"PanamaPapers" Geflecht von Briefkastenfirmen Putin-Vertrauter

Stand: 13.04.2016 12:06 Uhr

In den "PanamaPapers" tauchen auch Transaktionen in Milliardenhöhe auf, die mit Vertrauten und dem Umfeld des russischen Präsidenten Putin in Verbindung stehen. Offenbar betrieben sie ein Netzwerk von Briefkastenfirmen.

Von Petra Blum, WDR

Es gibt kaum jemanden im Umfeld von Wladimir Putin, der über seine Nähe zu ihm spricht - nur einer gab der Presse in der Vergangenheit ungewohnt ausführlich Auskunft über seine gemeinsame Jugendzeit mit dem russischen Staatschef und dessen Privatleben: der St. Petersburger Profi-Cellist Sergej Roldugin. In zahlreichen Interviews beschreibt er, wie er und der nur ein Jahr jüngere Putin durch die Straßen von St. Petersburg fuhren, als sie beide noch in ihren 20ern waren, sich gelegentlich prügelten, und wie sein Freund Vladimir seine spätere Frau Lyudmilla kennenlernte.

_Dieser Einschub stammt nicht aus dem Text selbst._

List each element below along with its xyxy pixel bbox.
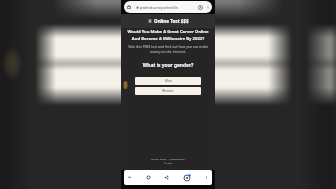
staticText: Would You Make A Great Career Online And… (124, 29, 212, 41)
button[interactable]: Switch tabs (182, 173, 192, 183)
button[interactable]: Home (145, 174, 152, 181)
button[interactable]: Woman (135, 87, 201, 95)
staticText: © 2022 (124, 161, 212, 164)
button[interactable]: More options (203, 174, 210, 181)
button[interactable]: Home (126, 4, 132, 10)
button[interactable]: Account (198, 5, 203, 10)
button[interactable]: Back (126, 174, 133, 181)
staticText: Online Test $$$ (154, 18, 189, 24)
staticText: Take this FREE test and find out how you… (124, 44, 212, 54)
staticText: profitedsurvey.online/lin (140, 5, 178, 9)
button[interactable]: More options (206, 5, 210, 9)
staticText: What is your gender? (124, 62, 212, 69)
button[interactable]: Share (163, 174, 170, 181)
staticText: Privacy Policy | Cookie Policy (124, 157, 212, 160)
staticText: Man (165, 79, 172, 83)
staticText: Woman (162, 89, 174, 93)
button[interactable]: Man (135, 77, 201, 85)
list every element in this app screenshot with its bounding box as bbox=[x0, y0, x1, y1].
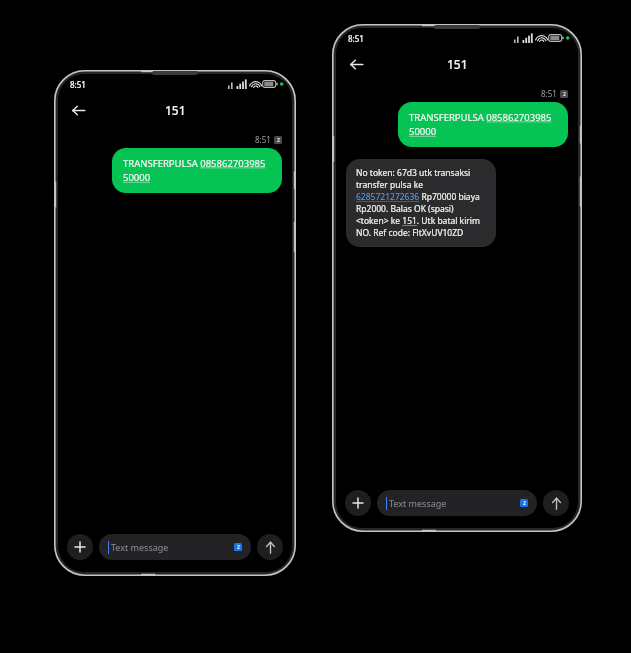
button[interactable]: Send bbox=[543, 490, 569, 516]
button[interactable]: Text message bbox=[99, 534, 251, 560]
staticText: 8:51 bbox=[255, 134, 271, 145]
button[interactable]: Back bbox=[342, 50, 370, 78]
staticText: 151 bbox=[447, 56, 468, 72]
button[interactable]: Back bbox=[64, 96, 92, 124]
button[interactable]: Send bbox=[257, 534, 283, 560]
staticText: 2 bbox=[237, 544, 240, 551]
staticText: TRANSFERPULSA 085862703985 50000 bbox=[409, 111, 557, 138]
staticText: Text message bbox=[111, 541, 169, 553]
button[interactable]: No token: 67d3 utk transaksi transfer pu… bbox=[346, 159, 496, 247]
staticText: 2 bbox=[563, 91, 566, 98]
staticText: 2 bbox=[277, 137, 280, 144]
staticText: Text message bbox=[389, 497, 447, 509]
staticText: 151 bbox=[165, 102, 186, 118]
staticText: TRANSFERPULSA 085862703985 50000 bbox=[123, 157, 271, 184]
button[interactable]: Attach bbox=[67, 534, 93, 560]
staticText: No token: 67d3 utk transaksi transfer pu… bbox=[356, 167, 486, 239]
staticText: 8:51 bbox=[70, 79, 86, 90]
staticText: 8:51 bbox=[348, 33, 364, 44]
button[interactable]: Attach bbox=[345, 490, 371, 516]
staticText: 8:51 bbox=[541, 88, 557, 99]
button[interactable]: Text message bbox=[377, 490, 537, 516]
button[interactable]: TRANSFERPULSA 085862703985 50000 bbox=[398, 102, 568, 147]
button[interactable]: TRANSFERPULSA 085862703985 50000 bbox=[112, 148, 282, 193]
staticText: 2 bbox=[523, 500, 526, 507]
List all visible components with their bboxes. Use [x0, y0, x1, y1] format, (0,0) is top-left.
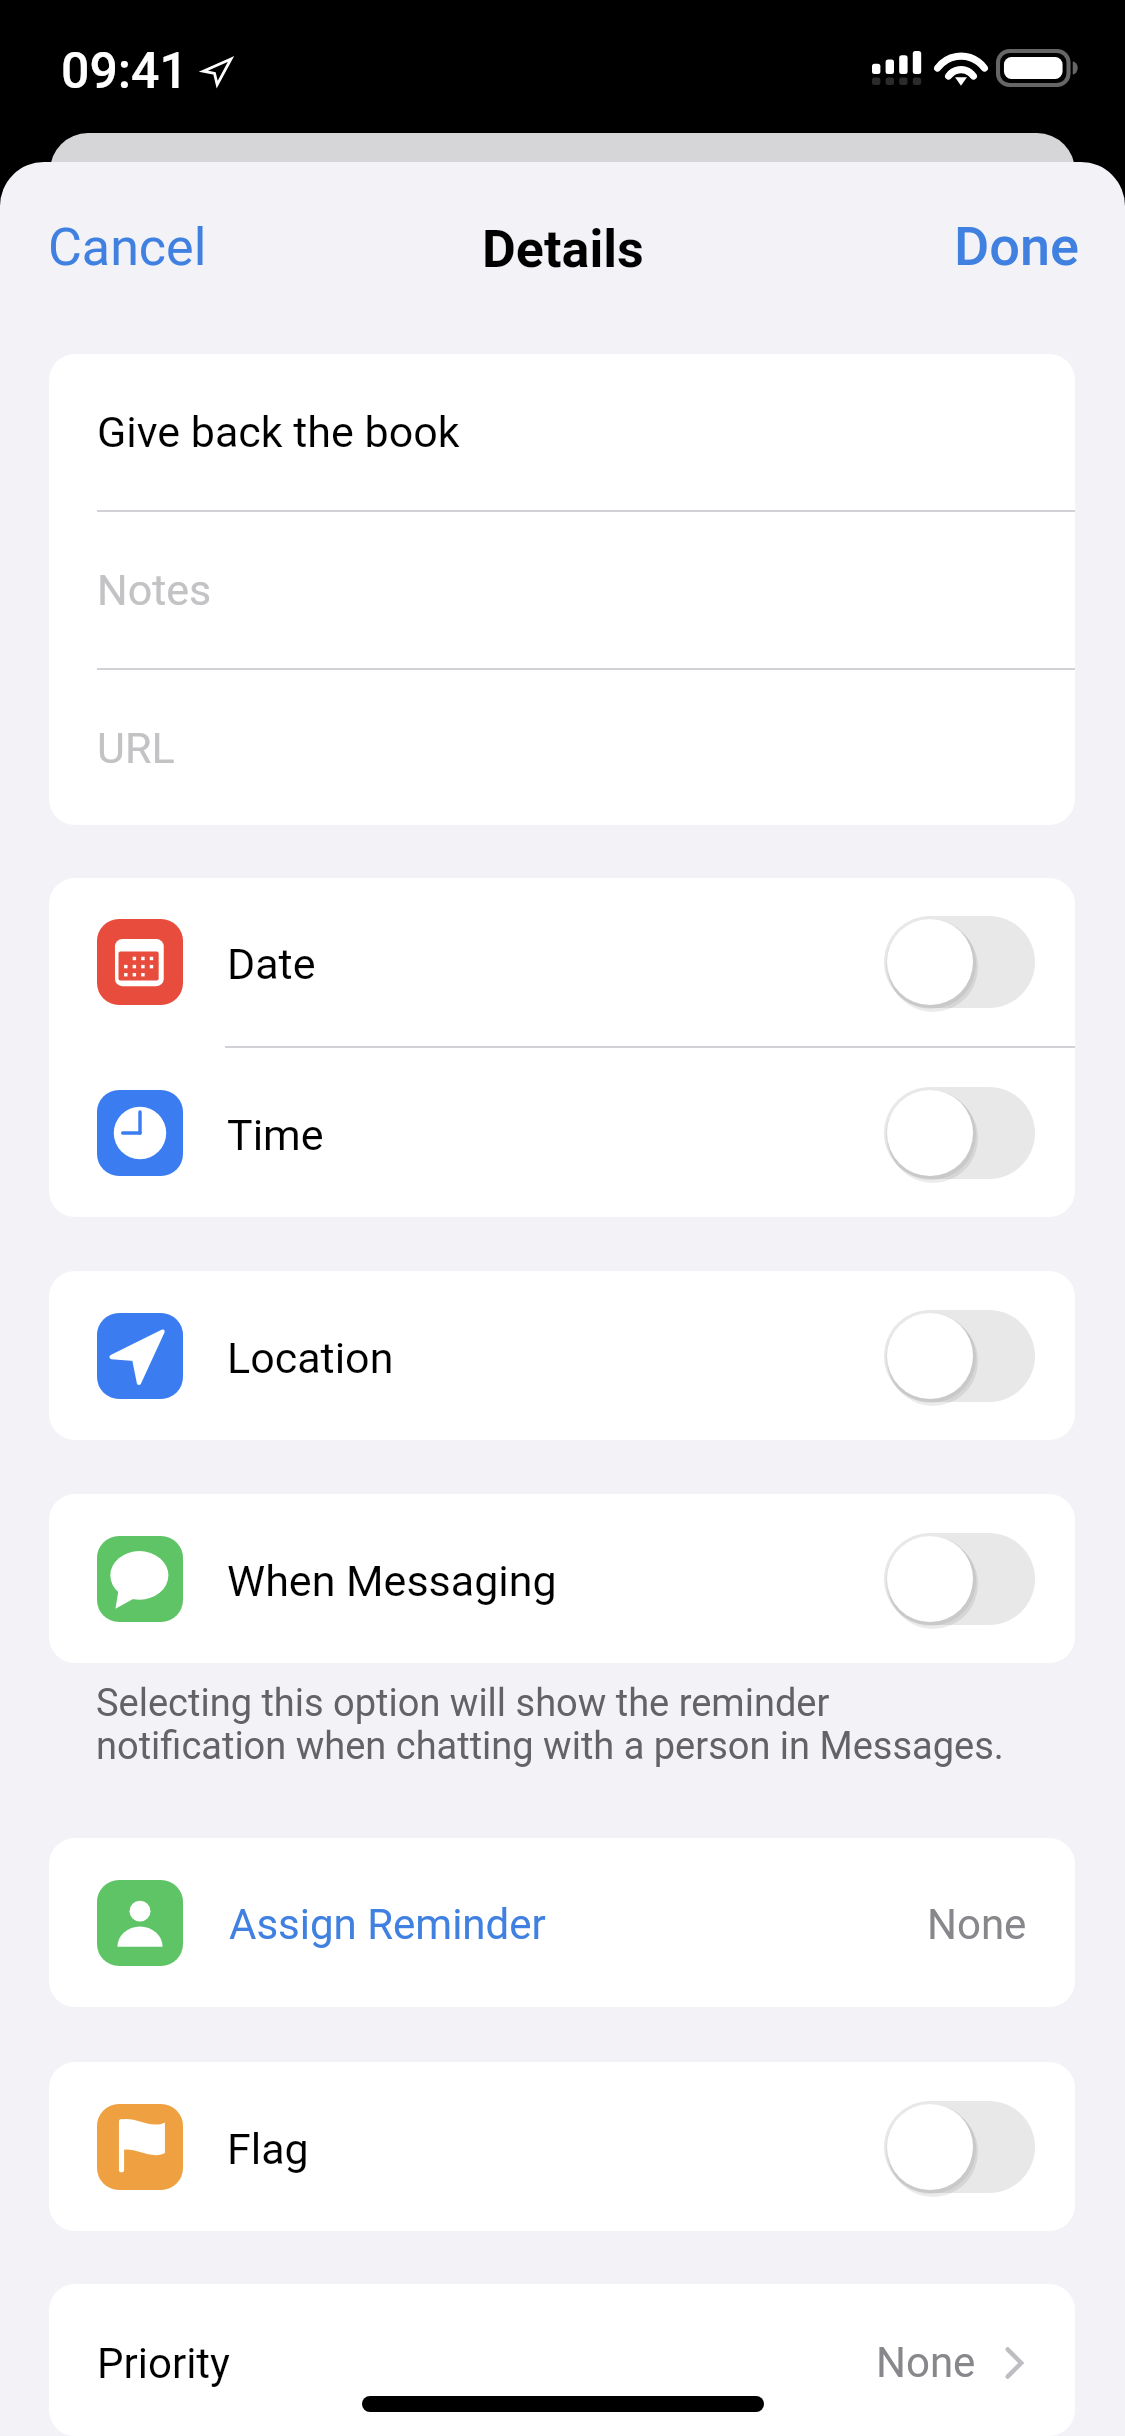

Netzwerk von Briefkastenfirmen

Wie die Recherchen des International Consortium of Investigative Journalists (ICIJ), der "Süddeutschen Zeitung", des NDR und des WDR ergaben, offenbaren die "PanamaPapers" eine neue Seite von Putins Freund Sergej Roldugin. Er spielte eine wichtige Rolle in einem Netzwerk von Briefkastenfirmen, durch das im Laufe mehrerer Jahre zwei Milliarden Dollar geschleust wurden und in dem weitere Bekannte des Präsidenten auftauchen. Und das, obwohl Putin selbst Briefkastenfirmen öffentlich für "unpatriotisch" erklärt hat.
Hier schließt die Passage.